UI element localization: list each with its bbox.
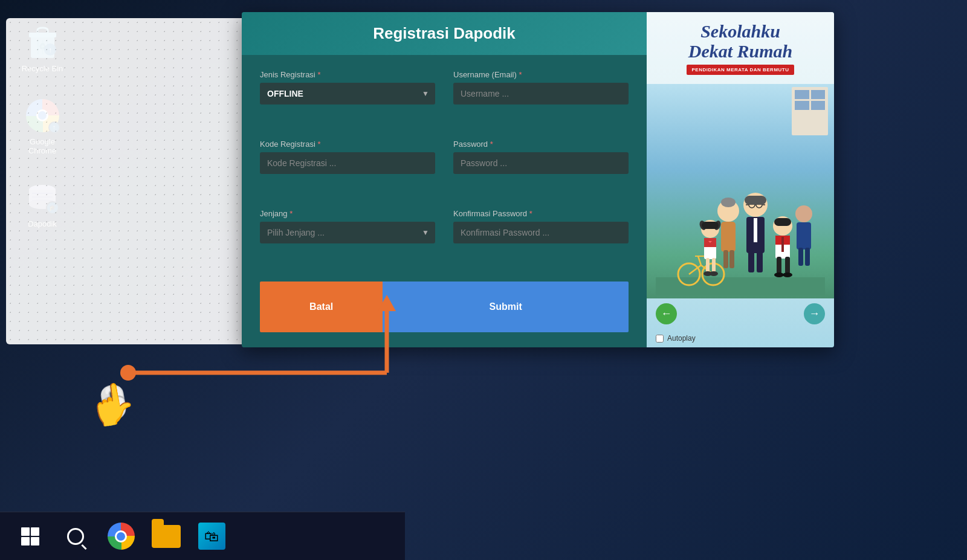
jenis-registrasi-field: Jenis Registrasi * OFFLINE ONLINE ▼ — [260, 70, 435, 127]
svg-rect-36 — [757, 251, 763, 272]
svg-rect-23 — [721, 222, 736, 252]
konfirmasi-password-label: Konfirmasi Password * — [453, 209, 629, 218]
svg-rect-24 — [723, 250, 728, 268]
characters-svg — [656, 175, 825, 295]
svg-rect-57 — [797, 222, 811, 249]
submit-button[interactable]: Submit — [383, 282, 629, 332]
school-title-area: Sekolahku Dekat Rumah PENDIDIKAN MERATA … — [647, 12, 834, 84]
svg-rect-32 — [745, 196, 766, 205]
svg-rect-25 — [729, 250, 734, 268]
svg-rect-43 — [706, 258, 710, 273]
svg-point-56 — [795, 205, 812, 222]
svg-point-60 — [120, 365, 136, 381]
svg-rect-51 — [781, 237, 784, 252]
taskbar: 🛍 — [0, 512, 405, 560]
kode-registrasi-input[interactable] — [260, 152, 435, 174]
svg-rect-58 — [798, 248, 803, 266]
school-title-text: Sekolahku Dekat Rumah — [656, 21, 825, 61]
nav-arrows-row: ← → — [647, 298, 834, 329]
password-input[interactable] — [453, 152, 629, 174]
svg-rect-34 — [754, 218, 757, 242]
jenjang-label: Jenjang * — [260, 209, 435, 218]
svg-rect-14 — [656, 277, 825, 295]
jenis-registrasi-wrapper: OFFLINE ONLINE ▼ — [260, 83, 435, 105]
svg-point-46 — [710, 271, 718, 276]
password-label: Password * — [453, 140, 629, 149]
username-field: Username (Email) * — [453, 70, 629, 127]
username-input[interactable] — [453, 83, 629, 105]
svg-rect-59 — [805, 248, 810, 266]
form-panel: Registrasi Dapodik Jenis Registrasi * OF… — [242, 12, 647, 347]
svg-point-22 — [721, 198, 736, 207]
svg-point-54 — [774, 272, 784, 277]
jenjang-wrapper: Pilih Jenjang ... SD SMP SMA SMK ▼ — [260, 222, 435, 243]
autoplay-checkbox[interactable] — [656, 335, 664, 343]
nav-prev-button[interactable]: ← — [656, 303, 677, 324]
jenis-registrasi-select[interactable]: OFFLINE ONLINE — [260, 83, 435, 105]
taskbar-file-explorer[interactable] — [145, 515, 187, 558]
autoplay-row: Autoplay — [647, 329, 834, 347]
taskbar-store[interactable]: 🛍 — [190, 515, 233, 558]
svg-rect-53 — [785, 257, 790, 274]
username-label: Username (Email) * — [453, 70, 629, 79]
cursor-hand-annotation: 🖱️ — [91, 381, 136, 424]
konfirmasi-password-input[interactable] — [453, 222, 629, 243]
form-body: Jenis Registrasi * OFFLINE ONLINE ▼ — [242, 55, 647, 347]
password-field: Password * — [453, 140, 629, 197]
start-button[interactable] — [9, 515, 51, 558]
svg-point-55 — [783, 272, 792, 277]
taskbar-search[interactable] — [54, 515, 97, 558]
konfirmasi-password-field: Konfirmasi Password * — [453, 209, 629, 266]
nav-next-button[interactable]: → — [804, 303, 825, 324]
svg-rect-52 — [777, 257, 781, 274]
jenjang-field: Jenjang * Pilih Jenjang ... SD SMP SMA S… — [260, 209, 435, 266]
illustration-area — [647, 84, 834, 298]
autoplay-label: Autoplay — [667, 334, 696, 343]
batal-button[interactable]: Batal — [260, 282, 383, 332]
dialog-container: Registrasi Dapodik Jenis Registrasi * OF… — [230, 12, 864, 369]
form-buttons: Batal Submit — [260, 282, 629, 332]
image-panel: Sekolahku Dekat Rumah PENDIDIKAN MERATA … — [647, 12, 834, 347]
dialog-title: Registrasi Dapodik — [260, 24, 629, 43]
svg-rect-35 — [748, 251, 754, 272]
ribbon-banner: PENDIDIKAN MERATA DAN BERMUTU — [687, 65, 794, 75]
jenis-registrasi-label: Jenis Registrasi * — [260, 70, 435, 79]
svg-line-19 — [698, 256, 701, 265]
kode-registrasi-label: Kode Registrasi * — [260, 140, 435, 149]
svg-rect-40 — [702, 222, 719, 229]
dialog-box: Registrasi Dapodik Jenis Registrasi * OF… — [242, 12, 834, 347]
building-bg — [792, 87, 828, 135]
form-header: Registrasi Dapodik — [242, 12, 647, 55]
kode-registrasi-field: Kode Registrasi * — [260, 140, 435, 197]
desktop: ♻ ↑ Recycle Bin ↑ — [0, 0, 967, 560]
svg-rect-48 — [774, 218, 791, 226]
jenjang-select[interactable]: Pilih Jenjang ... SD SMP SMA SMK — [260, 222, 435, 243]
svg-rect-44 — [712, 258, 716, 273]
taskbar-chrome[interactable] — [100, 515, 142, 558]
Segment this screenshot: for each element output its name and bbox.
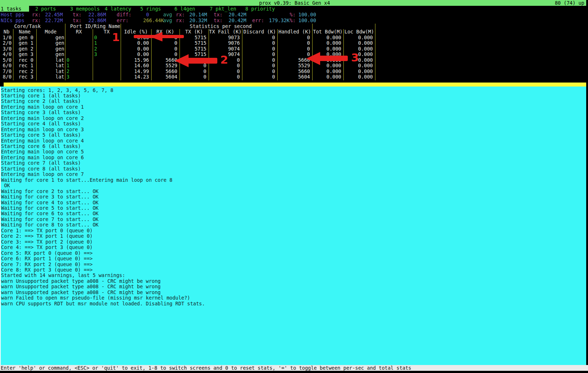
log-line: Started with 14 warnings, last 5 warning… [0, 273, 586, 278]
table-cell: 0 [242, 46, 277, 52]
table-cell: 14.60 [121, 63, 151, 68]
stat-segment: tx: [73, 18, 81, 23]
annotation-1-label: 1 [112, 31, 120, 44]
log-line: Starting core 7 (all tasks) [0, 160, 586, 166]
stat-segment: rx: [32, 12, 41, 17]
log-line: warn Unsupported packet type a008 - CRC … [0, 284, 586, 289]
log-line: Starting core 3 (all tasks) [0, 110, 586, 115]
stat-segment: err: [252, 18, 264, 23]
table-cell: 0 [151, 46, 180, 52]
table-cell: 0.00 [121, 46, 151, 52]
log-line: Entering main loop on core 4 [0, 138, 586, 144]
log-line: warn Unsupported packet type a008 - CRC … [0, 278, 586, 284]
table-group-header: Port ID/Ring Name [70, 24, 120, 29]
log-line: Waiting for core 4 to start... OK [0, 200, 586, 205]
log-line: Waiting for core 2 to start... OK [0, 189, 586, 194]
stat-segment: 20.42M [229, 18, 246, 23]
table-cell: 9073 [209, 35, 242, 40]
table-cell: 7/0 [0, 69, 13, 74]
table-cell: rec 3 [13, 74, 36, 80]
table-cell: 3/0 [0, 46, 13, 52]
log-line: Core 7: RX port 2 (queue 0) ==> [0, 262, 586, 267]
table-cell: 0.000 [312, 40, 343, 46]
table-cell: 0.000 [312, 35, 343, 40]
table-cell: 0 [277, 46, 312, 52]
annotation-3-arrow [318, 56, 348, 61]
stat-segment: 22.86M [88, 12, 106, 17]
table-cell: 5604 [277, 74, 312, 80]
table-cell: 0.000 [312, 52, 343, 57]
log-line: Core 2: ==> TX port 1 (queue 0) [0, 233, 586, 239]
stat-segment: avg [163, 18, 172, 23]
annotation-2-label: 2 [220, 53, 228, 66]
table-cell: 0.000 [343, 69, 375, 74]
table-cell: 15.96 [121, 57, 151, 63]
stat-segment: NICs pps [1, 18, 24, 23]
table-cell: 8/0 [0, 74, 13, 80]
annotation-1-arrowhead-icon [150, 32, 162, 41]
column-header: Tot Bdw(M) [312, 29, 343, 35]
uptime-indicator: 80 (74) up [555, 0, 584, 6]
log-left-edge [0, 87, 1, 365]
title-bar: prox v0.39: Basic Gen x4 80 (74) up [0, 0, 586, 6]
table-cell: 5529 [151, 63, 180, 68]
table-cell: 3 [65, 74, 93, 80]
table-cell: 0.000 [343, 52, 375, 57]
table-cell: 0 [242, 74, 277, 80]
tab-2-ports[interactable]: 2 ports [35, 6, 56, 12]
table-border [121, 29, 121, 80]
tab-5-rings[interactable]: 5 rings [140, 6, 161, 12]
table-border [121, 24, 121, 80]
stat-segment: 22.72M [45, 18, 63, 23]
table-cell: 0 [277, 52, 312, 57]
tab-8-priority[interactable]: 8 priority [245, 6, 275, 12]
stat-segment: Host pps [1, 12, 24, 17]
table-cell: lat [36, 69, 65, 74]
table-cell: 6/0 [0, 63, 13, 68]
table-border [65, 29, 65, 80]
table-cell: 0 [180, 57, 209, 63]
table-cell: 0 [93, 35, 121, 40]
table-cell: 0 [209, 74, 242, 80]
table-cell: 3 [93, 52, 121, 57]
tab-4-latency[interactable]: 4 latency [105, 6, 131, 12]
stat-segment: 266.44K [143, 18, 164, 23]
annotation-1-arrow [134, 35, 184, 38]
table-border [209, 29, 209, 80]
table-cell: 4/0 [0, 52, 13, 57]
table-cell: 0.000 [343, 35, 375, 40]
tab-6-l4gen[interactable]: 6 l4gen [174, 6, 195, 12]
table-cell: 9074 [209, 52, 242, 57]
annotation-2-arrowhead-icon [175, 54, 189, 67]
annotation-3-label: 3 [351, 51, 359, 64]
tab-3-mempools[interactable]: 3 mempools [70, 6, 100, 12]
table-cell: 5660 [151, 57, 180, 63]
table-cell: 5715 [180, 52, 209, 57]
log-line: Waiting for core 8 to start... OK [0, 222, 586, 228]
tab-7-pkt_len[interactable]: 7 pkt_len [210, 6, 236, 12]
stat-segment: diff: [117, 12, 132, 17]
table-cell: 5660 [151, 69, 180, 74]
nics-stats-row: NICs ppsrx:22.72Mtx:22.86Merr:266.44Kavg… [0, 18, 586, 23]
column-header: RX [65, 29, 93, 35]
table-cell: 5715 [180, 40, 209, 46]
log-line: warn CPU supports RDT but msr module not… [0, 301, 586, 306]
table-cell: 0 [209, 69, 242, 74]
log-line: Starting core 6 (all tasks) [0, 144, 586, 149]
log-line: Entering main loop on core 5 [0, 149, 586, 155]
prox-terminal-screen[interactable]: prox v0.39: Basic Gen x4 80 (74) up 1 ta… [0, 0, 588, 373]
table-cell: gen [36, 52, 65, 57]
table-cell: 0.000 [312, 46, 343, 52]
table-cell: 0 [242, 52, 277, 57]
table-cell: gen 0 [13, 35, 36, 40]
log-line: Entering main loop on core 2 [0, 116, 586, 121]
stat-segment: 0 [146, 12, 149, 17]
log-line: Starting core 8 (all tasks) [0, 166, 586, 172]
log-line: Starting core 4 (all tasks) [0, 121, 586, 127]
tab-1-tasks[interactable]: 1 tasks [0, 6, 29, 12]
table-cell: 0 [242, 35, 277, 40]
stat-segment: tx: [214, 12, 222, 17]
table-cell: 0 [151, 52, 180, 57]
column-header: Handled (K) [277, 29, 312, 35]
table-cell: 9076 [209, 40, 242, 46]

→ **WHAT THIS TASK INVOLVES**:
Using the entries above, state how many lines include the word "username", with no other words.

→ **REPLY TO THE TASK**:
3